Ebola. The 2014–2016 outbreak of Ebola virus originated in a rural area of Guinea. Extreme deforestation (resulting in an estimated 80% loss of habitat for native wildlife) placed human residents in close contact with native bat species. Patient Zero was a toddler who was inadvertently exposed to guano from infected bats, while playing in a hollow tree.

Middle East Respiratory Syndrome (MERS). Identified first in the Arabian Peninsula, MERS made the jump from habitat-encroached bats to camels kept for agricultural purposes, before infecting the humans who tended them and consumed their milk. It then spread from rural populations to more urban areas via exposure of healthcare workers to infected individuals, as well as tourists returning to their countries of origin.

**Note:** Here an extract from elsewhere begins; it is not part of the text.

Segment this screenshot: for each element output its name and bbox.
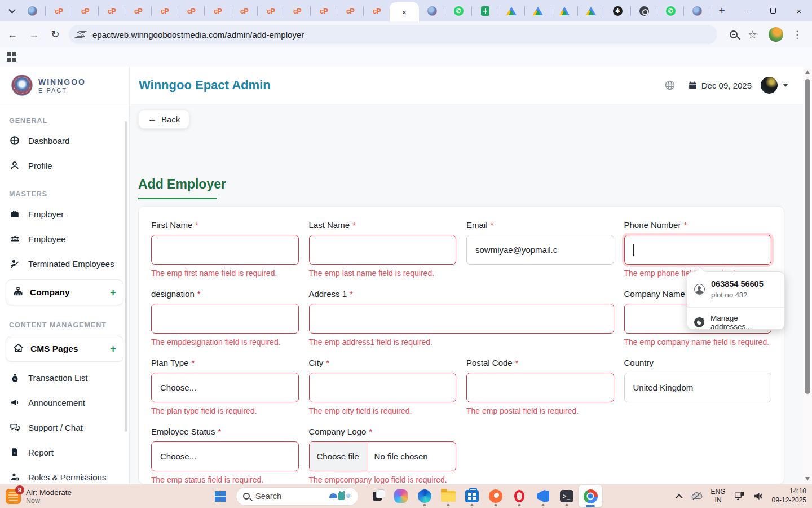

SARS-CoV. Illegal trade in endangered wildlife contributed to the viral spread of SARS-CoV in 2004. This virus made the jump from captive civets held for sale as exotic pets to humans, killing approximately one in 10 of those infected.

Even SARS-CoV2, the virus that causes COVID-19, has been linked to climate change, with climate-driven loss of habitat resulting in a geographic concentration of bat species known to carry coronavirus. According to researchers at Cambridge University, a concentration of previously separated bat species within certain areas of Southeast Asia led to an increased concentration of coronavirus variants. This, in turn, enabled the zoonotic transmission to humans responsible for the COVID-19 pandemic.

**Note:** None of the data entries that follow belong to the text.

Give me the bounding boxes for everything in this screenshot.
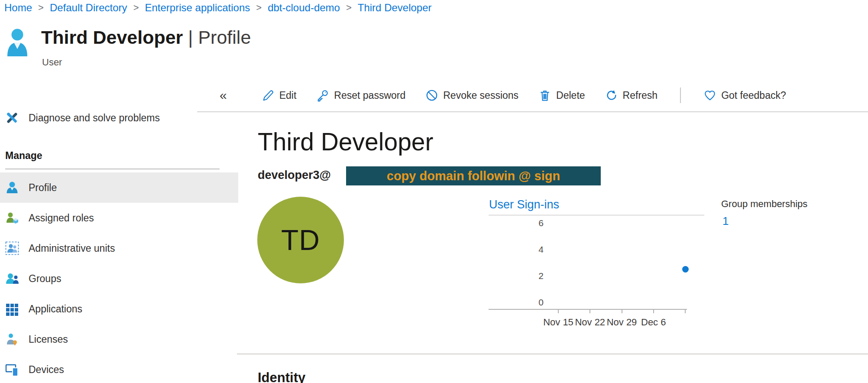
edit-button[interactable]: Edit (262, 89, 297, 102)
chart-x-tick-label: Dec 6 (625, 317, 682, 328)
sidebar-item-label: Assigned roles (29, 212, 94, 224)
chart-x-tick-mark (622, 310, 622, 313)
breadcrumb-dbt-cloud-demo[interactable]: dbt-cloud-demo (268, 2, 340, 14)
devices-icon (5, 363, 19, 377)
sidebar-separator (5, 169, 220, 169)
sidebar-item-label: Licenses (29, 334, 68, 345)
chart-x-tick-mark (558, 310, 559, 313)
delete-label: Delete (556, 90, 585, 101)
person-cube-icon (5, 211, 19, 225)
chart-y-tick-label: 6 (489, 217, 544, 229)
breadcrumb-enterprise-applications[interactable]: Enterprise applications (145, 2, 250, 14)
domain-redaction-overlay: copy domain followin @ sign (346, 166, 601, 185)
toolbar-divider (680, 88, 681, 103)
revoke-sessions-label: Revoke sessions (443, 90, 518, 101)
avatar: TD (257, 197, 344, 283)
breadcrumb-third-developer[interactable]: Third Developer (358, 2, 432, 14)
sidebar-item-profile[interactable]: Profile (0, 172, 238, 203)
people-selection-icon (5, 241, 19, 255)
sidebar: Diagnose and solve problems Manage Profi… (0, 65, 238, 383)
breadcrumb-separator: > (346, 2, 352, 13)
breadcrumb-home[interactable]: Home (4, 2, 32, 14)
refresh-icon (605, 89, 618, 102)
grid-icon (5, 302, 19, 316)
page-title-name: Third Developer (41, 27, 183, 48)
chart-x-axis (489, 309, 687, 310)
chart-x-tick-mark (589, 310, 590, 313)
sidebar-section-manage: Manage (5, 150, 42, 162)
people-icon (5, 272, 19, 286)
pencil-icon (262, 89, 275, 102)
key-icon (316, 89, 329, 102)
person-badge-icon (5, 332, 19, 346)
sidebar-item-assigned-roles[interactable]: Assigned roles (0, 203, 238, 233)
feedback-label: Got feedback? (721, 90, 786, 101)
reset-password-button[interactable]: Reset password (316, 89, 405, 102)
breadcrumb-separator: > (256, 2, 262, 13)
tools-icon (5, 111, 19, 125)
sidebar-item-label: Administrative units (29, 243, 115, 254)
sidebar-item-label: Applications (29, 303, 82, 315)
group-memberships-label: Group memberships (721, 198, 807, 210)
sidebar-item-devices[interactable]: Devices (0, 354, 238, 383)
chart-data-point (682, 266, 689, 273)
feedback-button[interactable]: Got feedback? (703, 89, 786, 102)
chart-x-tick-mark (685, 310, 686, 313)
page-title: Third Developer | Profile (41, 27, 251, 48)
avatar-initials: TD (281, 224, 320, 256)
refresh-label: Refresh (623, 90, 658, 101)
sidebar-item-applications[interactable]: Applications (0, 294, 238, 324)
user-email-prefix: developer3@ (258, 169, 331, 182)
command-bar-items: Edit Reset password Revoke sessions (262, 88, 786, 103)
trash-icon (538, 89, 551, 102)
chart-y-tick-label: 2 (489, 270, 544, 282)
breadcrumb: Home > Default Directory > Enterprise ap… (4, 2, 432, 14)
revoke-sessions-button[interactable]: Revoke sessions (425, 89, 518, 102)
user-signins-link[interactable]: User Sign-ins (489, 198, 559, 211)
chart-x-tick-mark (653, 310, 654, 313)
sidebar-collapse-button[interactable]: « (220, 89, 227, 102)
reset-password-label: Reset password (334, 90, 405, 101)
breadcrumb-separator: > (133, 2, 139, 13)
heart-icon (703, 89, 716, 102)
breadcrumb-default-directory[interactable]: Default Directory (50, 2, 127, 14)
group-memberships-count[interactable]: 1 (722, 214, 729, 228)
user-display-name: Third Developer (258, 127, 434, 156)
section-separator (237, 354, 868, 354)
page-title-separator: | (188, 27, 193, 48)
edit-label: Edit (279, 90, 297, 101)
chart-title-underline (489, 215, 704, 215)
sidebar-item-label: Devices (29, 364, 64, 376)
person-icon (5, 181, 19, 195)
sidebar-item-label: Profile (29, 182, 57, 194)
chart-y-tick-label: 4 (489, 244, 544, 255)
user-signins-chart: User Sign-ins 6420Nov 15Nov 22Nov 29Dec … (489, 197, 709, 340)
block-icon (425, 89, 438, 102)
sidebar-item-label: Groups (29, 273, 61, 285)
breadcrumb-separator: > (38, 2, 44, 13)
refresh-button[interactable]: Refresh (605, 89, 658, 102)
sidebar-menu: Profile Assigned roles (0, 172, 238, 383)
redaction-note: copy domain followin @ sign (387, 169, 560, 183)
identity-section-heading: Identity (258, 370, 305, 383)
sidebar-item-label: Diagnose and solve problems (29, 112, 160, 124)
sidebar-item-groups[interactable]: Groups (0, 263, 238, 294)
page-title-suffix: Profile (198, 27, 251, 48)
sidebar-item-administrative-units[interactable]: Administrative units (0, 233, 238, 263)
user-avatar-icon (6, 28, 29, 57)
command-bar: « Edit Reset password (197, 79, 868, 112)
delete-button[interactable]: Delete (538, 89, 585, 102)
chart-y-tick-label: 0 (489, 297, 544, 308)
user-profile-page: Home > Default Directory > Enterprise ap… (0, 0, 868, 383)
sidebar-item-licenses[interactable]: Licenses (0, 324, 238, 354)
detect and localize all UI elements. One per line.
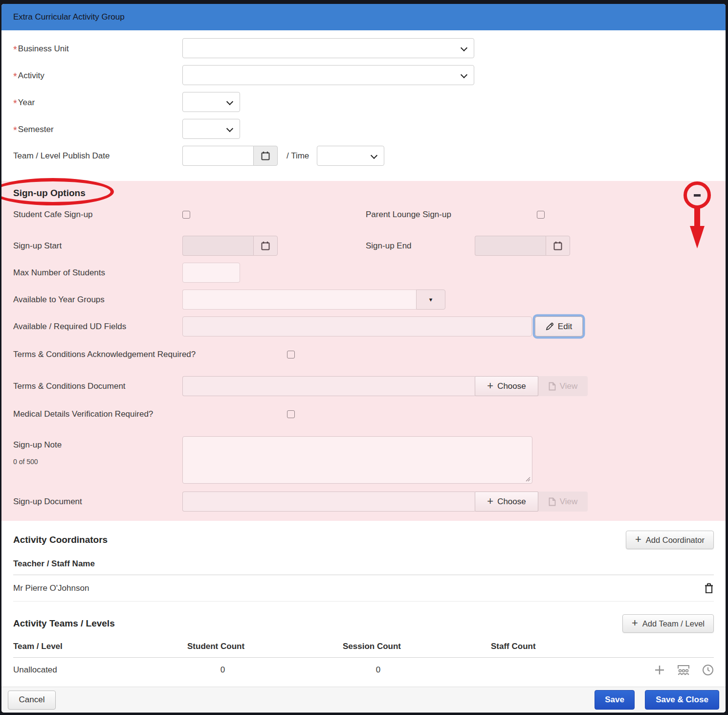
col-student-count: Student Count <box>187 642 258 651</box>
calendar-icon <box>261 151 270 160</box>
trash-icon <box>704 582 714 594</box>
semester-label: Semester <box>18 125 54 134</box>
year-groups-input[interactable] <box>182 290 416 310</box>
plus-icon: + <box>487 380 493 391</box>
tc-ack-label: Terms & Conditions Acknowledgement Requi… <box>13 350 287 359</box>
add-team-level-button[interactable]: + Add Team / Level <box>622 614 714 633</box>
max-students-label: Max Number of Students <box>13 268 182 278</box>
allocate-students-button[interactable] <box>677 664 690 676</box>
year-groups-row: Available to Year Groups ▾ <box>13 290 714 310</box>
coordinator-name: Mr Pierre O'Johnson <box>13 583 89 593</box>
year-row: *Year <box>13 92 714 112</box>
publish-date-input[interactable] <box>182 146 253 166</box>
publish-time-select[interactable] <box>317 146 384 166</box>
teams-header: Activity Teams / Levels + Add Team / Lev… <box>13 614 714 633</box>
delete-coordinator-button[interactable] <box>704 582 714 594</box>
chevron-down-icon <box>226 98 233 105</box>
signup-document-choose-button[interactable]: + Choose <box>475 492 538 512</box>
group-icon <box>677 664 690 676</box>
year-select[interactable] <box>182 92 240 112</box>
chevron-down-icon <box>461 71 467 78</box>
medical-checkbox[interactable] <box>287 410 295 418</box>
plus-icon: + <box>635 534 641 545</box>
signup-note-counter: 0 of 500 <box>13 458 182 466</box>
cancel-button[interactable]: Cancel <box>8 691 56 710</box>
col-team-level: Team / Level <box>13 642 187 651</box>
tc-ack-checkbox[interactable] <box>287 351 295 358</box>
signup-document-input[interactable] <box>182 492 475 512</box>
coordinators-heading: Activity Coordinators <box>13 535 108 545</box>
signup-options-heading: Sign-up Options <box>13 188 714 199</box>
dropdown-arrow-icon: ▾ <box>429 296 433 303</box>
activity-select[interactable] <box>182 65 474 85</box>
divider <box>13 601 714 602</box>
chevron-down-icon <box>371 152 377 159</box>
signup-dates-row: Sign-up Start Sign-up End <box>13 236 714 256</box>
year-label: Year <box>18 98 35 107</box>
signup-start-calendar-button[interactable] <box>253 236 278 256</box>
plus-icon: + <box>487 496 493 507</box>
main-form: *Business Unit *Activity *Year *Semester… <box>1 30 726 181</box>
coordinator-row: Mr Pierre O'Johnson <box>13 575 714 601</box>
coordinators-column-header: Teacher / Staff Name <box>13 559 714 569</box>
ud-fields-label: Available / Required UD Fields <box>13 322 182 332</box>
save-close-button[interactable]: Save & Close <box>645 690 719 710</box>
parent-lounge-checkbox[interactable] <box>537 211 545 219</box>
signup-document-label: Sign-up Document <box>13 497 182 507</box>
clock-icon <box>702 664 714 676</box>
add-coordinator-button[interactable]: + Add Coordinator <box>626 531 714 549</box>
dialog-footer: Cancel Save Save & Close <box>1 687 726 713</box>
add-session-button[interactable] <box>654 665 665 675</box>
activity-row: *Activity <box>13 65 714 85</box>
business-unit-row: *Business Unit <box>13 38 714 58</box>
signup-start-input[interactable] <box>182 236 253 256</box>
semester-select[interactable] <box>182 119 240 139</box>
calendar-icon <box>261 241 270 250</box>
signup-end-input[interactable] <box>475 236 546 256</box>
publish-date-row: Team / Level Publish Date / Time <box>13 146 714 166</box>
plus-icon <box>654 665 665 675</box>
tc-document-choose-button[interactable]: + Choose <box>475 376 538 396</box>
time-label: / Time <box>287 151 309 161</box>
sessions-schedule-button[interactable] <box>702 664 714 676</box>
chevron-down-icon <box>226 125 233 132</box>
signup-note-textarea[interactable] <box>182 436 532 484</box>
calendar-icon <box>553 241 562 250</box>
parent-lounge-label: Parent Lounge Sign-up <box>366 210 537 220</box>
activity-group-dialog: Extra Curricular Activity Group *Busines… <box>1 4 726 713</box>
plus-icon: + <box>632 618 638 628</box>
business-unit-select[interactable] <box>182 38 474 58</box>
max-students-input[interactable] <box>182 263 240 283</box>
teams-heading: Activity Teams / Levels <box>13 618 115 629</box>
resize-grip-icon[interactable] <box>526 477 530 482</box>
ud-fields-input[interactable] <box>182 316 532 336</box>
signup-note-row: Sign-up Note 0 of 500 <box>13 436 714 484</box>
ud-fields-row: Available / Required UD Fields Edit <box>13 316 714 336</box>
tc-document-label: Terms & Conditions Document <box>13 381 182 391</box>
signup-toggles-row: Student Cafe Sign-up Parent Lounge Sign-… <box>13 209 714 220</box>
signup-note-label: Sign-up Note <box>13 440 182 450</box>
tc-document-input[interactable] <box>182 376 475 396</box>
student-cafe-checkbox[interactable] <box>182 211 190 219</box>
publish-date-calendar-button[interactable] <box>253 146 278 166</box>
required-marker: * <box>13 98 17 109</box>
signup-end-calendar-button[interactable] <box>546 236 570 256</box>
required-marker: * <box>13 125 17 135</box>
edit-ud-fields-button[interactable]: Edit <box>535 316 583 336</box>
save-button[interactable]: Save <box>595 690 635 710</box>
tc-document-view-button[interactable]: View <box>538 376 588 396</box>
semester-row: *Semester <box>13 119 714 139</box>
publish-date-label: Team / Level Publish Date <box>13 151 182 161</box>
year-groups-label: Available to Year Groups <box>13 295 182 305</box>
signup-document-view-button[interactable]: View <box>538 492 588 512</box>
team-student-count: 0 <box>187 665 258 675</box>
year-groups-dropdown-button[interactable]: ▾ <box>416 290 445 310</box>
team-row: Unallocated 0 0 <box>13 658 714 682</box>
business-unit-label: Business Unit <box>18 44 69 53</box>
team-session-count: 0 <box>343 665 414 675</box>
file-icon <box>549 497 556 506</box>
annotation-arrow-shaft <box>694 208 700 226</box>
dialog-header: Extra Curricular Activity Group <box>1 4 726 30</box>
medical-row: Medical Details Verification Required? <box>13 409 714 420</box>
activity-label: Activity <box>18 71 44 80</box>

Researchers estimate that 60% of emerging human pathogens are zoonotic diseases arising from contact between humans and animals that is intensified by global climate change. But it doesn’t stop there: human activity is further increasing viral spread by delivering pathogens to new and exotic destinations. This is especially evident in the proliferation of vector-borne illnesses (those carried by mosquitoes, fleas and ticks) in previously unforeseen areas. Outbreaks of dengue fever in New York, Zika in Texas, and West Nile Virus in Florida are prime examples, and experts anticipate that these scenarios will become more common as changes in weather and temperature render carriers more effective over broader ranges.

As erratic changes in weather patterns and temperature become the norm, humans will need to adapt their behavior to survive. Thus far, we have made little global progress in addressing these issues. We must not only do our best to slow the progression of climate change and reverse its ongoing impacts on our environment; we must also make use of all available tools to increase our immunity to zoonotic threats.

This means shifting our approach to zoonotic disease from a reactive stance to a preventive one, drawing on the foundations of current research to develop vaccines and treatments that provide proactive protection against the most likely threats. By recognizing and admitting that the arrival of the next zoonotic disease is merely a matter of time, we can shift our attention and resources to preventing viral spread before it occurs.